What to do —
All the lines below should appear again unchanged, though their pictures should not.

Transcribed page contents
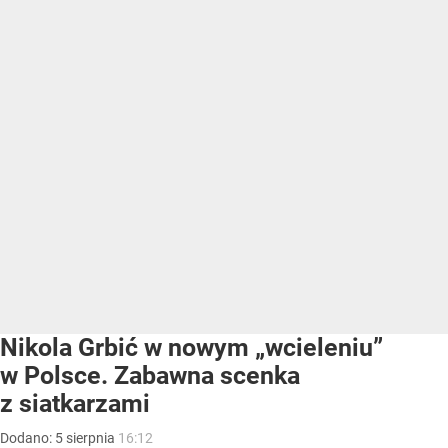
Nikola Grbić w nowym „wcieleniu”
w Polsce. Zabawna scenka
z siatkarzami
Dodano:
5
sierpnia
16:12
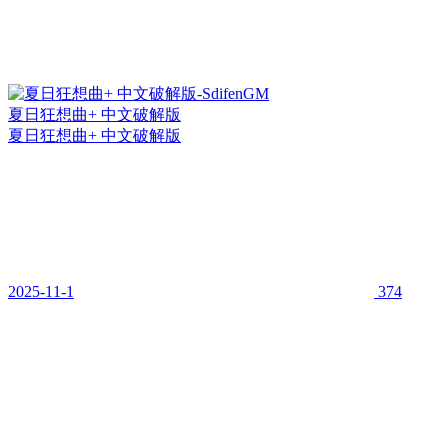
夏日狂想曲+ 中文破解版
夏日狂想曲+ 中文破解版
2025-11-1
374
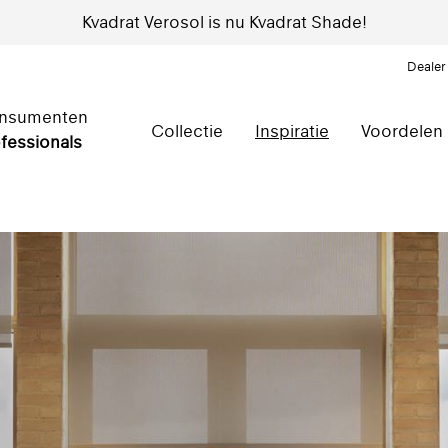
Kvadrat Verosol is nu Kvadrat Shade!
Dealer
nsumenten
Collectie
Inspiratie
Voordelen
fessionals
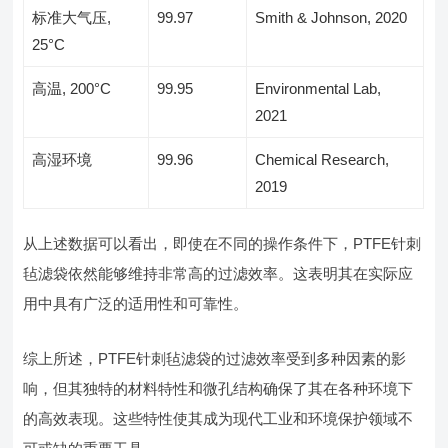
标准大气压,
99.97
Smith & Johnson, 2020
25°C
高温, 200°C
99.95
Environmental Lab,
2021
高湿环境
99.96
Chemical Research,
2019
从上述数据可以看出，即使在不同的操作条件下，PTFE针刺
毡滤袋依然能够维持非常高的过滤效率。这表明其在实际应
用中具有广泛的适用性和可靠性。
综上所述，PTFE针刺毡滤袋的过滤效率受到多种因素的影
响，但其独特的材料特性和微孔结构确保了其在各种环境下
的高效表现。这些特性使其成为现代工业和环境保护领域不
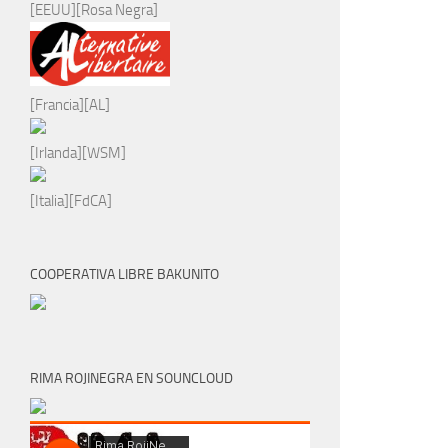
[EEUU][Rosa Negra]
[Francia][AL]
[Irlanda][WSM]
[Italia][FdCA]
COOPERATIVA LIBRE BAKUNITO
RIMA ROJINEGRA EN SOUNCLOUD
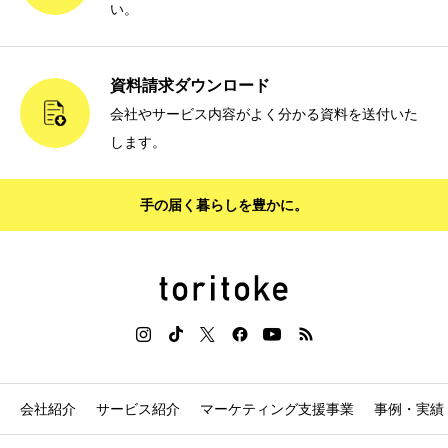
い。
資料請求ダウンロード
会社やサービス内容がよく分かる資料を送付いた
します。
手の届く暮らしを豊かに。
会社紹介
サービス紹介
マーケティング支援事業
事例・実績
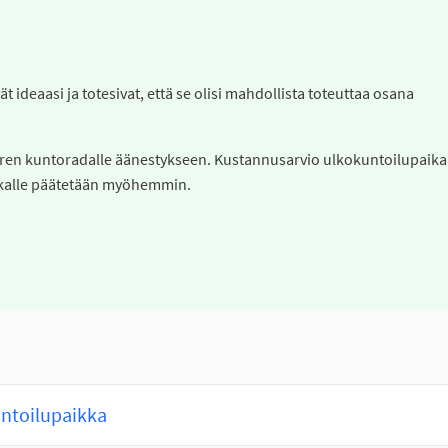
t ideaasi ja totesivat, että se olisi mahdollista toteuttaa osana
ren kuntoradalle äänestykseen. Kustannusarvio ulkokuntoilupaika
aikalle päätetään myöhemmin.
untoilupaikka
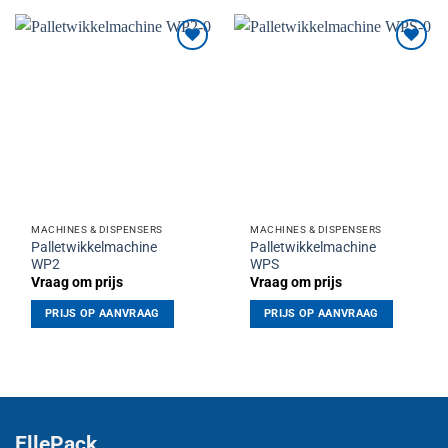
Toevoegen
Toevoegen
aan
aan
verlanglijst
verlanglijst
MACHINES & DISPENSERS
MACHINES & DISPENSERS
Palletwikkelmachine
Palletwikkelmachine
WP2
WPS
Vraag om prijs
Vraag om prijs
PRIJS OP AANVRAAG
PRIJS OP AANVRAAG
EllePack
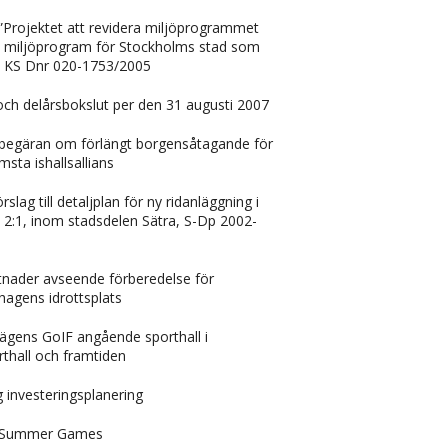
”Projektet att revidera miljöprogrammet
tt miljöprogram för Stockholms stad som
7- KS Dnr 020-1753/2005
 och delårsbokslut per den 31 augusti 2007
begäran om förlängt borgensåtagande för
sta ishallsallians
lag till detaljplan för ny ridanläggning i
 2:1, inom stadsdelen Sätra, S-Dp 2002-
tnader avseende förberedelse för
hagens idrottsplats
vägens GoIF angående sporthall i
thall och framtiden
ig investeringsplanering
lm Summer Games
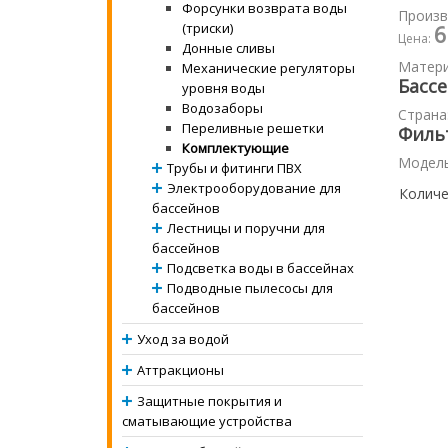
Форсунки возврата воды
Произв
6
(триски)
Цена:
Донные сливы
Матери
Механические регуляторы
Басс
уровня воды
Водозаборы
Страна
Переливные решетки
Филь
Комплектующие
Модел
Трубы и фитинги ПВХ
Электрооборудование для
Количе
бассейнов
Лестницы и поручни для
бассейнов
Подсветка воды в бассейнах
Подводные пылесосы для
бассейнов
Уход за водой
Аттракционы
Защитные покрытия и
сматывающие устройства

Response for this exercise —
Nikola Grbić w nowym „wcieleniu”
w Polsce. Zabawna scenka
z siatkarzami
Dodano:
5
sierpnia
16:12
夏日狂想曲+ 中文破解版
夏日狂想曲+ 中文破解版
2025-11-1
374
Kvadrat Verosol is nu Kvadrat Shade!
Dealer
nsumenten
Collectie
Inspiratie
Voordelen
fessionals
标准大气压,
99.97
Smith & Johnson, 2020
25°C
高温, 200°C
99.95
Environmental Lab,
2021
高湿环境
99.96
Chemical Research,
2019
从上述数据可以看出，即使在不同的操作条件下，PTFE针刺
毡滤袋依然能够维持非常高的过滤效率。这表明其在实际应
用中具有广泛的适用性和可靠性。
综上所述，PTFE针刺毡滤袋的过滤效率受到多种因素的影
响，但其独特的材料特性和微孔结构确保了其在各种环境下
的高效表现。这些特性使其成为现代工业和环境保护领域不
[EEUU][Rosa Negra]
[Francia][AL]
[Irlanda][WSM]
[Italia][FdCA]
COOPERATIVA LIBRE BAKUNITO
RIMA ROJINEGRA EN SOUNCLOUD
い。
資料請求ダウンロード
会社やサービス内容がよく分かる資料を送付いた
します。
手の届く暮らしを豊かに。
会社紹介
サービス紹介
マーケティング支援事業
事例・実績
t ideaasi ja totesivat, että se olisi mahdollista toteuttaa osana
ren kuntoradalle äänestykseen. Kustannusarvio ulkokuntoilupaika
aikalle päätetään myöhemmin.
untoilupaikka
Toevoegen
Toevoegen
aan
aan
verlanglijst
verlanglijst
MACHINES & DISPENSERS
MACHINES & DISPENSERS
Palletwikkelmachine
Palletwikkelmachine
WP2
WPS
Vraag om prijs
Vraag om prijs
PRIJS OP AANVRAAG
PRIJS OP AANVRAAG
EllePack
”Projektet att revidera miljöprogrammet
tt miljöprogram för Stockholms stad som
7- KS Dnr 020-1753/2005
 och delårsbokslut per den 31 augusti 2007
begäran om förlängt borgensåtagande för
sta ishallsallians
lag till detaljplan för ny ridanläggning i
 2:1, inom stadsdelen Sätra, S-Dp 2002-
tnader avseende förberedelse för
hagens idrottsplats
vägens GoIF angående sporthall i
thall och framtiden
ig investeringsplanering
lm Summer Games
Форсунки возврата воды
Произв
6
(триски)
Цена:
Донные сливы
Матери
Механические регуляторы
Басс
уровня воды
Водозаборы
Страна
Переливные решетки
Филь
Комплектующие
Модел
Трубы и фитинги ПВХ
Электрооборудование для
Количе
бассейнов
Лестницы и поручни для
бассейнов
Подсветка воды в бассейнах
Подводные пылесосы для
бассейнов
Уход за водой
Аттракционы
Защитные покрытия и
сматывающие устройства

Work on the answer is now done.